As everyone else has said...just jump in! Go and visit a parish, speak with the priest, meet the people. What rite of Eastern Catholicism have you been involved in? If it's Ruthenian, then you may feel a bit more at home, liturgically, with a Slavic tradition parish. This would include the OCA, ROCOR, ACROD, Ukrainian, etc. If you're from a Greek Catholic background, then the Antiochians or the Greeks will feel more familiar. The Romanian way of doing things is different from both of these. Bulgarians, though they are Slavic, tend to feel more Byzantine than Slavic while being different from both. The reverse is true of the Serbs.

(For those who belong to these jurisdictions, I don't mean to lump anyone into "more Slavic" or "more Greek" categories. This is simply sharing my experience, first and second hand, in a very broad manner.
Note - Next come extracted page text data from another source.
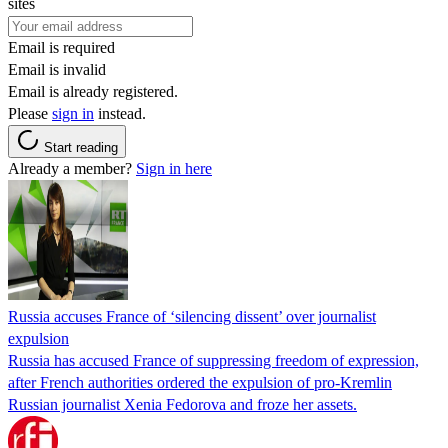
sites
Email is required
Email is invalid
Email is already registered.
Please
sign in
instead.
Start reading
Already a member?
Sign in here
Russia accuses France of ‘silencing dissent’ over journalist
expulsion
Russia has accused France of suppressing freedom of expression,
after French authorities ordered the expulsion of pro-Kremlin
Russian journalist Xenia Fedorova and froze her assets.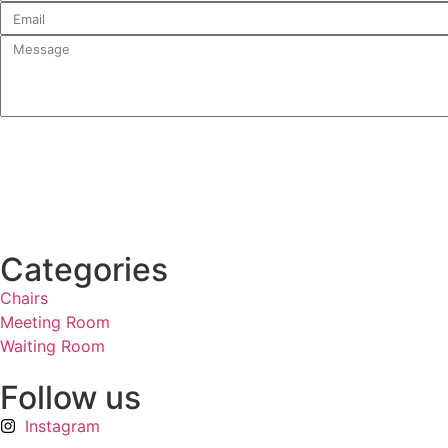
Categories
Chairs
Meeting Room
Waiting Room
Follow us
Instagram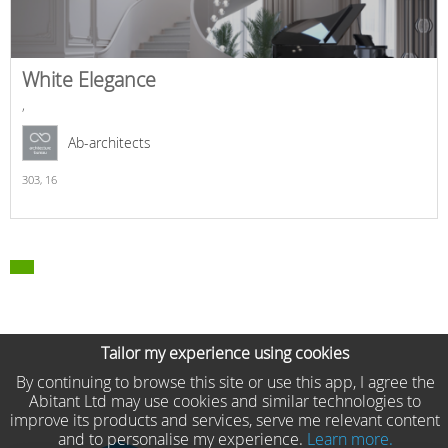
White Elegance
,
Ab-architects
303,
16
Tailor my experience using cookies
By continuing to browse this site or use this app, I agree the
Abitant Ltd may use cookies and similar technologies to
improve its products and services, serve me relevant content
and to personalise my experience.
Learn more.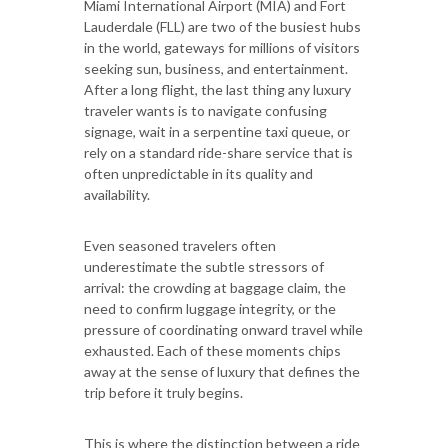
Miami International Airport (MIA) and Fort
Lauderdale (FLL) are two of the busiest hubs
in the world, gateways for millions of visitors
seeking sun, business, and entertainment.
After a long flight, the last thing any luxury
traveler wants is to navigate confusing
signage, wait in a serpentine taxi queue, or
rely on a standard ride-share service that is
often unpredictable in its quality and
availability.
Even seasoned travelers often
underestimate the subtle stressors of
arrival: the crowding at baggage claim, the
need to confirm luggage integrity, or the
pressure of coordinating onward travel while
exhausted. Each of these moments chips
away at the sense of luxury that defines the
trip before it truly begins.
This is where the distinction between a ride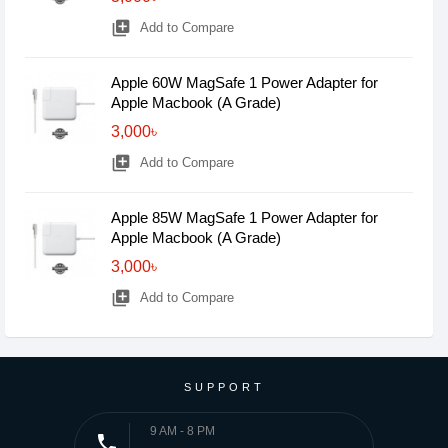
library_add
Add to Compare
Apple 60W MagSafe 1 Power Adapter for
Apple Macbook (A Grade)
3,000৳
library_add
Add to Compare
Apple 85W MagSafe 1 Power Adapter for
Apple Macbook (A Grade)
3,000৳
library_add
Add to Compare
SUPPORT
9 AM - 8 PM
phone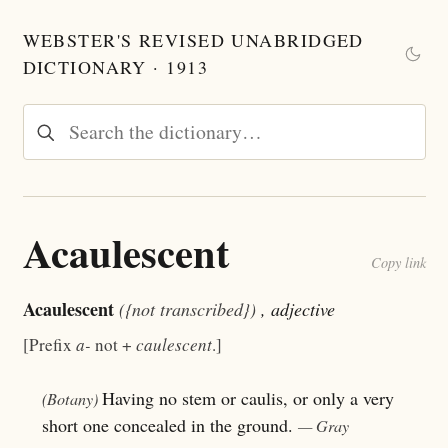
WEBSTER'S REVISED UNABRIDGED
DICTIONARY · 1913
Acaulescent
Copy link
Acaulescent
({not transcribed})
, adjective
[Prefix
a-
not +
caulescent
.]
Having no stem or caulis, or only a very
(Botany)
short one concealed in the ground.
— Gray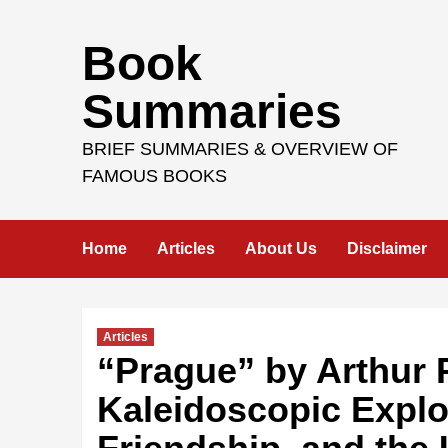
Skip
Book
to
content
Summaries
BRIEF SUMMARIES & OVERVIEW OF
FAMOUS BOOKS
Home
Articles
About Us
Disclaimer
Articles
“Prague” by Arthur P
Kaleidoscopic Explor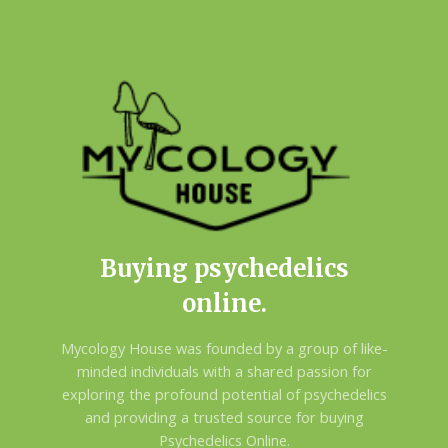
Buying psychedelics
online.
Mycology House was founded by a group of like-
minded individuals with a shared passion for
exploring the profound potential of psychedelics
and providing a trusted source for buying
Psychedelics Online.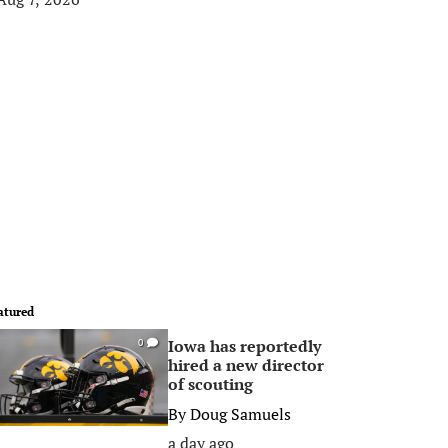
atured
Iowa has reportedly
0
hired a new director
of scouting
By
Doug Samuels
a day ago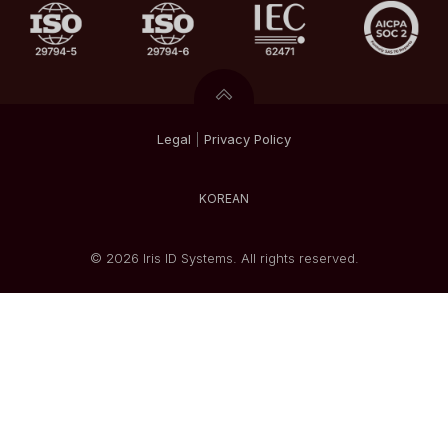
Legal
|
Privacy
Policy
KOREAN
© 2026 Iris ID Systems. All rights reserved.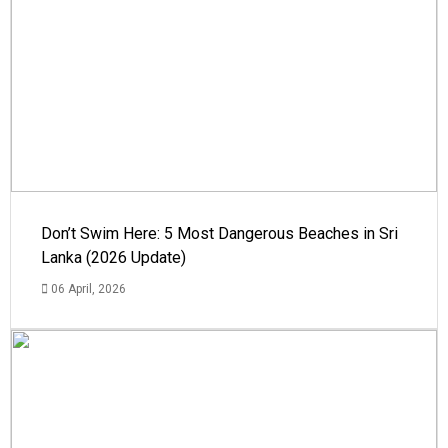
Don’t Swim Here: 5 Most Dangerous Beaches in Sri
Lanka (2026 Update)
06 April, 2026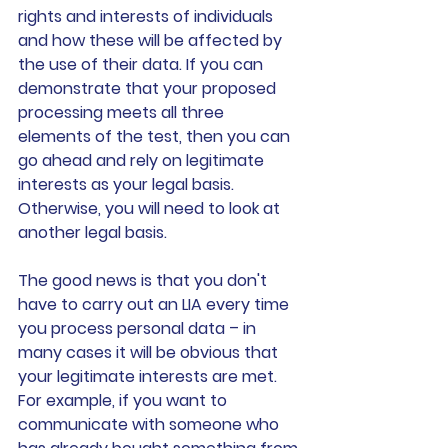
rights and interests of individuals 
and how these will be affected by 
the use of their data. If you can 
demonstrate that your proposed 
processing meets all three 
elements of the test, then you can 
go ahead and rely on legitimate 
interests as your legal basis. 
Otherwise, you will need to look at 
another legal basis.
The good news is that you don't 
have to carry out an LIA every time 
you process personal data – in 
many cases it will be obvious that 
your legitimate interests are met. 
For example, if you want to 
communicate with someone who 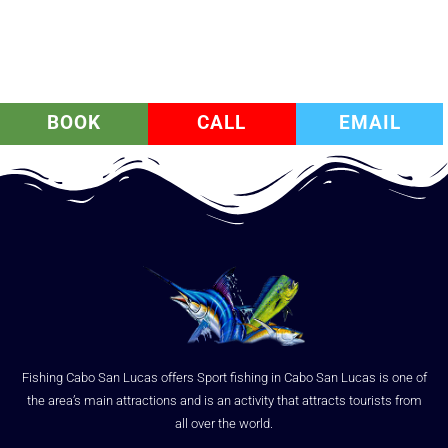
BOOK
CALL
EMAIL
Fishing Cabo San Lucas offers Sport fishing in Cabo San Lucas is one of
the area’s main attractions and is an activity that attracts tourists from
all over the world.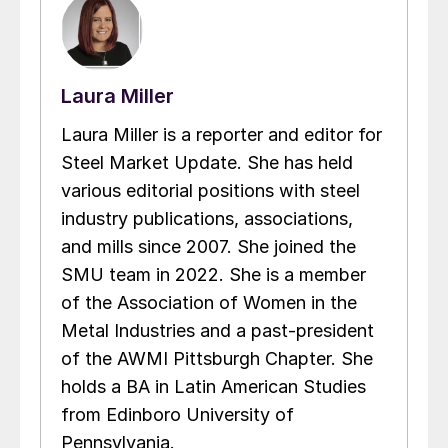
Laura Miller
Laura Miller is a reporter and editor for
Steel Market Update. She has held
various editorial positions with steel
industry publications, associations,
and mills since 2007. She joined the
SMU team in 2022. She is a member
of the Association of Women in the
Metal Industries and a past-president
of the AWMI Pittsburgh Chapter. She
holds a BA in Latin American Studies
from Edinboro University of
Pennsylvania.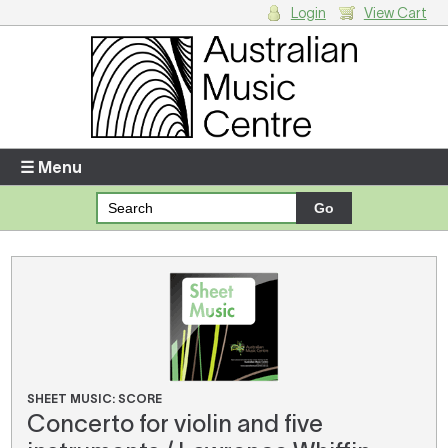
Login
View Cart
Login
Enter your username and password
☰ Menu
Forgotten your username or password?
Your Shopping Cart
There are no items in your shopping cart.
SHEET MUSIC: SCORE
Concerto for violin and five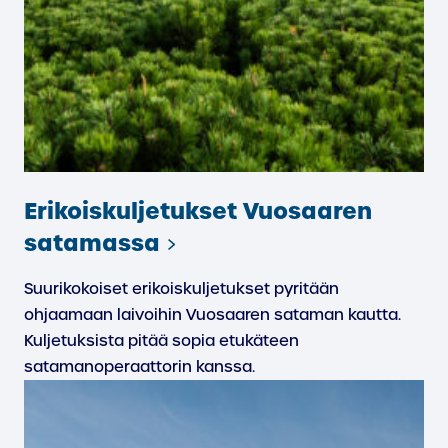
Erikoiskuljetukset Vuosaaren
satamassa
Suurikokoiset erikoiskuljetukset pyritään
ohjaamaan laivoihin Vuosaaren sataman kautta.
Kuljetuksista pitää sopia etukäteen
satamanoperaattorin kanssa.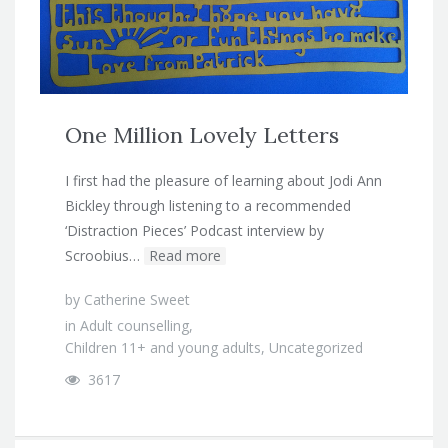
One Million Lovely Letters
I first had the pleasure of learning about Jodi Ann
Bickley through listening to a recommended
‘Distraction Pieces’ Podcast interview by
Scroobius…
Read more
by
Catherine Sweet
in
Adult counselling
,
Children 11+ and young adults
,
Uncategorized
3617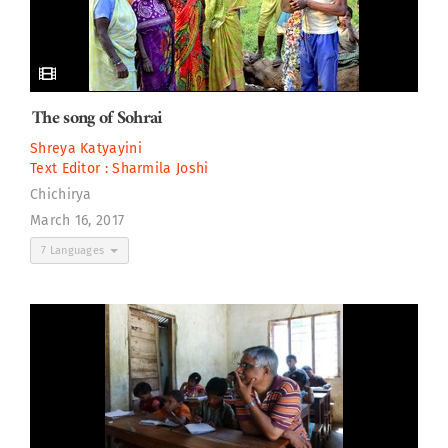
The song of Sohrai
Shreya Katyayini
Text Editor :
Sharmila Joshi
Chichirya
March 16, 2017
7 Languages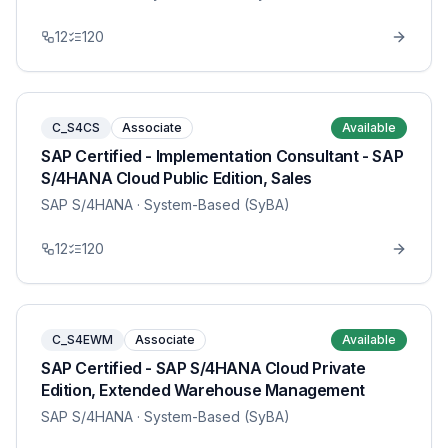
12
120
C_S4CS
Associate
Available
SAP Certified - Implementation Consultant - SAP
S/4HANA Cloud Public Edition, Sales
SAP S/4HANA
· System-Based (SyBA)
12
120
C_S4EWM
Associate
Available
SAP Certified - SAP S/4HANA Cloud Private
Edition, Extended Warehouse Management
SAP S/4HANA
· System-Based (SyBA)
No offense is meant.)

You probably want to go to a church that is mostly English-speaking, and will more likely find this is true for parishes in the OCA and the Antiochian Archdiocese. However, many Greek parishes are mostly-English as are ROCOR. This may not always be true, though, it depends on how many immigrants belong to those parishes and how "fresh off the boat" they are as a community. The Romanians can be a toss-up. If the parish belongs to the Romanian Episcopate of the OCA (as opposed to being connected to the Romanian Patriarchate), it's more likely to use English, but there's no guarantee.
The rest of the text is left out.